Project M Annex

日本近代文学・比較文学・表象文化論の授業や研究について、学生や一般の方の質問を受けつけ、情報を発信します。皆様からの自由な投稿を歓迎いたします。(旧ブログからの移転に伴い、ブログ内へのリンクが無効になっている場合があります。)

求心的/離心的(レポート・論文の書き方6)

 「文庫本一冊で論文を書く」という言い回しがあります。小説なら小説1作品だけを徹底的に読み込んで、それに対して自分の持っている理論のフレームだけを適用して論じる、という意味です。概ね、〝安直な論文の書き方〟として否定的に見られる論法なのですが、意外にも、というか、私はけっこうこれを理想としています。

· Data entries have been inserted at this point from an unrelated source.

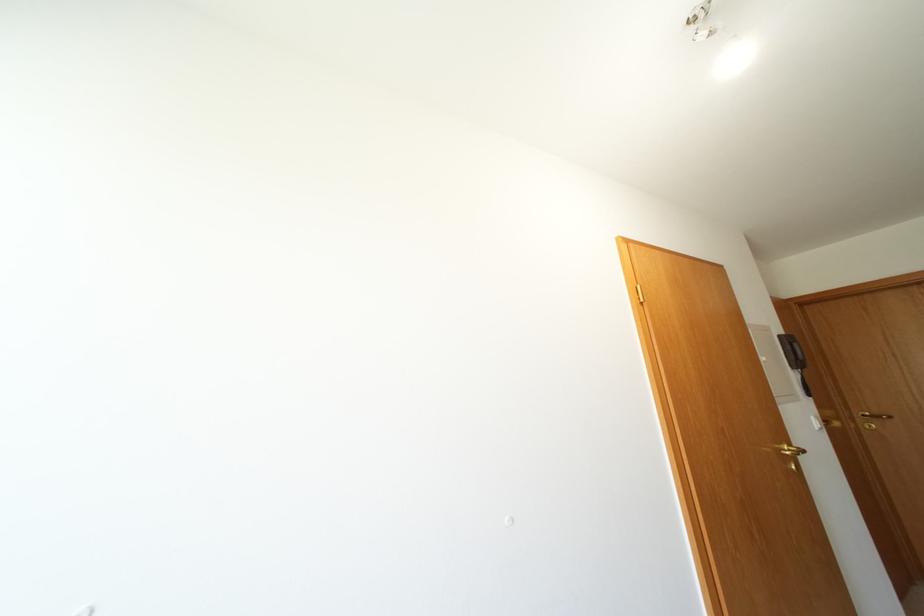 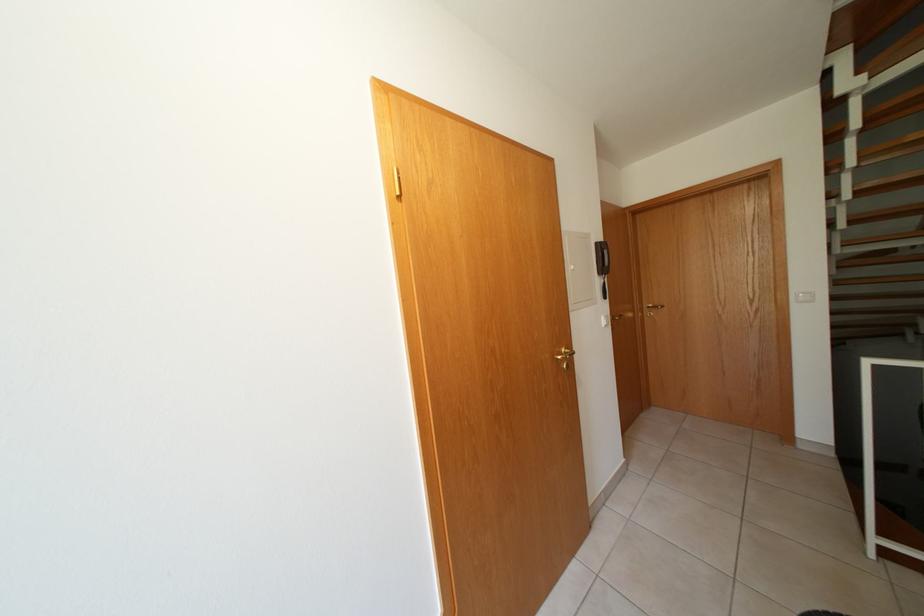 The point at (x=801, y=381) is marked in the first image. Where is the corresponding point in the second image?

(606, 286) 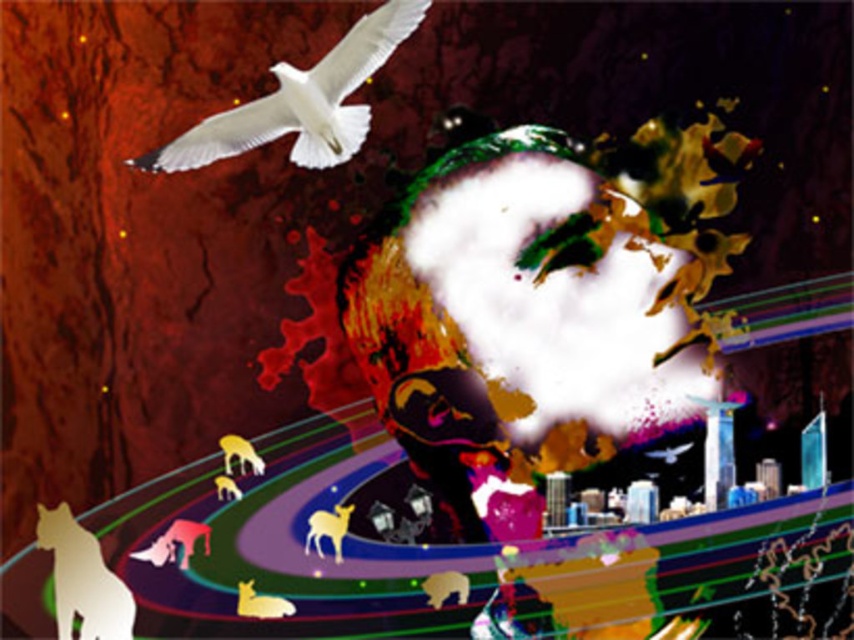 Which object is located at the coordinates point (x=261, y=604)?

The silvery metallic deer at lower left is located at point (x=261, y=604).

You are an observer looking at the scene. There are two deer in the lower left corner, a silvery metallic deer at lower left and a shiny gold deer at lower left. Which deer is positioned to the right of the other?

The silvery metallic deer at lower left is to the right of the shiny gold deer at lower left. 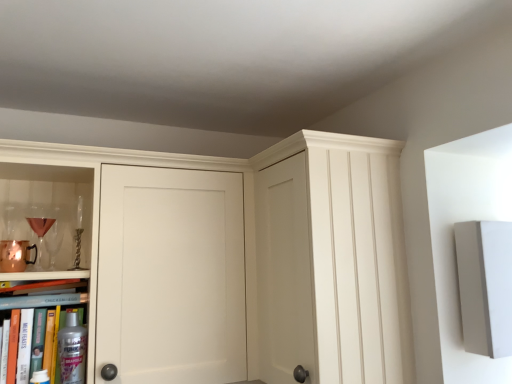 Question: From the image's perspective, relative to satin silver spray at lower left, is clear glass wine glass at left, which appears as the 1th wine glass when viewed from the back, above or below?

Choices:
 (A) below
 (B) above

Answer: (B)

Question: Relative to satin silver spray at lower left, is clear glass wine glass at left, which appears as the 1th wine glass when viewed from the back, in front or behind?

Choices:
 (A) front
 (B) behind

Answer: (B)

Question: Based on their relative distances, which object is farther from the metallic silver spray can at lower left, positioned as the 2th book in top-to-bottom order?

Choices:
 (A) matte gold wine glass at left, arranged as the second wine glass when viewed from the back
 (B) satin silver spray at lower left
 (C) hardcover book at lower left, the first book from the top
 (D) clear glass wine glass at left, which is counted as the 2th wine glass, starting from the front
 (E) transparent glass cabinet at center

Answer: (E)

Question: Considering the real-world distances, which object is closest to the transparent glass cabinet at center?

Choices:
 (A) hardcover book at lower left, the first book from the top
 (B) satin silver spray at lower left
 (C) metallic silver spray can at lower left, acting as the first book starting from the bottom
 (D) matte gold wine glass at left, arranged as the second wine glass when viewed from the back
 (E) clear glass wine glass at left, which is counted as the 2th wine glass, starting from the front

Answer: (C) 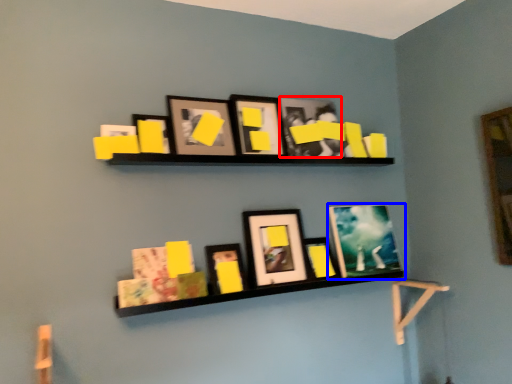 Question: Which of the following is the closest to the observer, picture frame (highlighted by a red box) or picture frame (highlighted by a blue box)?

Choices:
 (A) picture frame
 (B) picture frame

Answer: (A) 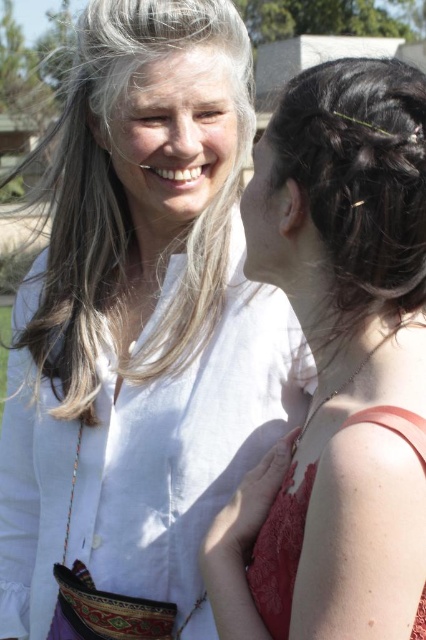 Question: Which object is farther from the camera taking this photo?

Choices:
 (A) lace fabric dress at lower right
 (B) matte white blouse at upper center
 (C) white linen shirt at upper center
 (D) dark brown textured hair at upper right

Answer: (C)

Question: Which of the following is the closest to the observer?

Choices:
 (A) (310, 381)
 (B) (301, 182)
 (C) (250, 561)
 (D) (29, 344)

Answer: (B)

Question: Can you confirm if gray smooth hair at upper left is wider than dark brown textured hair at upper right?

Choices:
 (A) yes
 (B) no

Answer: (A)

Question: Is gray smooth hair at upper left smaller than lace fabric dress at lower right?

Choices:
 (A) no
 (B) yes

Answer: (A)

Question: Considering the real-world distances, which object is farthest from the gray smooth hair at upper left?

Choices:
 (A) lace fabric dress at lower right
 (B) white linen shirt at upper center

Answer: (A)

Question: Does matte white blouse at upper center come behind gray smooth hair at upper left?

Choices:
 (A) no
 (B) yes

Answer: (A) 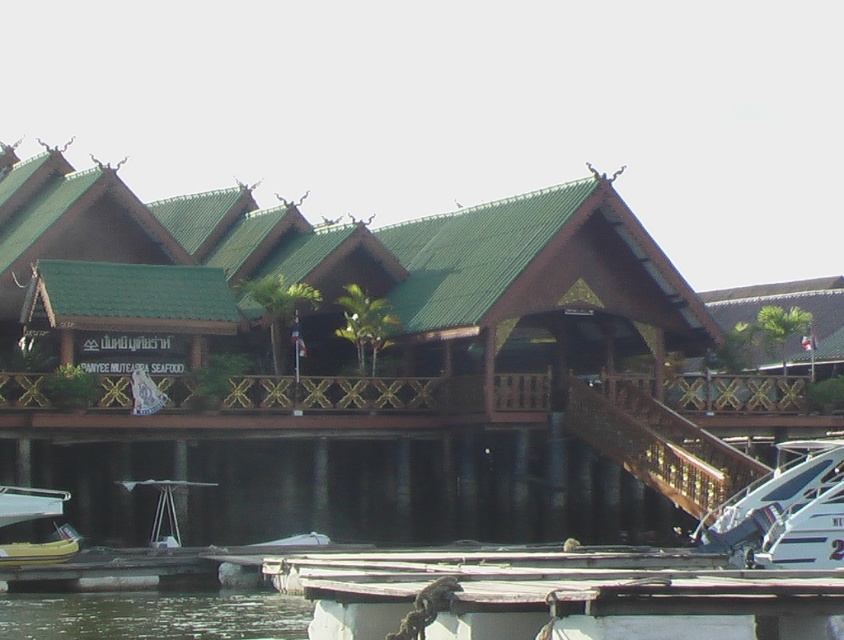 Based on the photo, measure the distance between white matte boat at lower center and yellow matte boat at lower left.

A distance of 86.31 feet exists between white matte boat at lower center and yellow matte boat at lower left.

Which is behind, point (583, 621) or point (47, 557)?

The point (47, 557) is more distant.

Does point (749, 604) come behind point (68, 540)?

No, it is not.

You are a GUI agent. You are given a task and a screenshot of the screen. Output one action in this format:
    pyautogui.click(x=<x>, y=<y>)
    Task: Click on the white matte boat at lower center
    This screenshot has width=844, height=640.
    Given the screenshot: What is the action you would take?
    pyautogui.click(x=582, y=605)

Does clear water at lower left have a smaller size compared to yellow matte boat at lower left?

No, clear water at lower left is not smaller than yellow matte boat at lower left.

Which is above, clear water at lower left or yellow matte boat at lower left?

yellow matte boat at lower left

Where is `clear water at lower left`? This screenshot has width=844, height=640. clear water at lower left is located at coordinates (152, 616).

Is white matte boat at lower center smaller than white glossy boat at lower right?

Actually, white matte boat at lower center might be larger than white glossy boat at lower right.

Can you confirm if white matte boat at lower center is positioned to the left of white glossy boat at lower right?

Yes, white matte boat at lower center is to the left of white glossy boat at lower right.

Which is behind, point (426, 600) or point (832, 449)?

The point (832, 449) is more distant.

Where is `white matte boat at lower center`? white matte boat at lower center is located at coordinates (582, 605). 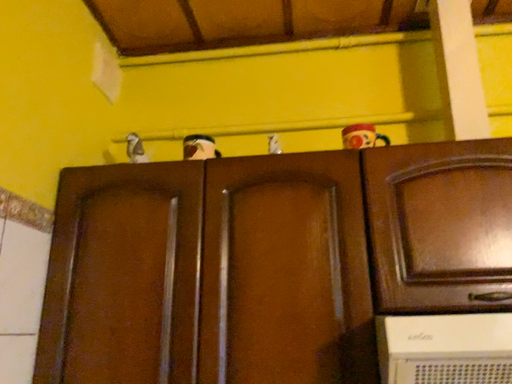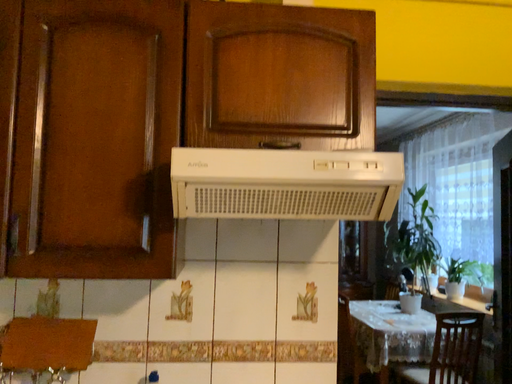 Question: Which way did the camera rotate in the video?

Choices:
 (A) rotated left
 (B) rotated right

Answer: (B) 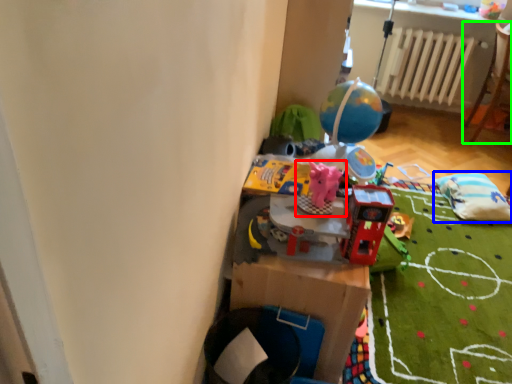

 逆に、あるテクストを基礎とし、あるいは、いずれのテクストも基礎とせず、複数の作品や資料を横断して、何らかのテーマについて論じる方法を、離心的論法と呼んでみましょう。テーマとしては、身体とか都市とか色とか匂いとか、何でもよいのです。離心的論法は、特定のテクスト、例えば小説や詩などの文芸テクストを特権化せず、広く文化現象全般を視野に収めるために、昨今のいわゆる文化研究に多く見られる手法です。

 しかし、資料体の広がりは自明の事実ではないので、どのようなテクストを算入するかは、もちろん論者のフレームに依存します。それ以前に、それが十分に説得力を持つのは、資料の量的側面に負う要素が大きい、つまりは知識の量を競うことにもなりかねません。具体的には、研究歴や、資料博捜のための時間やお金や労力にも依存するわけですね。全く同じ資料体について〝再現実験〟するのも相当に困難です。極端な場合には、言わせっ放ししかなくなります。

 私は文芸の体験は他の種類のテクストの体験とは異なったもので、定量分析を受けつけない部分があると思います。(どうもその辺の考え方からして共約不可能なのですが。)共通のテクスト、例えば文庫本一冊を共通の土台として論じあう求心的な論法には、そのような体験の実質を問うという、貴重な意味があります。出発点の条件は同じ、ある意味では最もフェアーなレースです。(というのは言葉の綾で、もっと分析することはできますが、差し当たり。)

 むろん、求心的・離心的の区別は相対的であり、またそれらを適宜配合して、柔軟に対象に対応することが必要なのは言うまでもありません。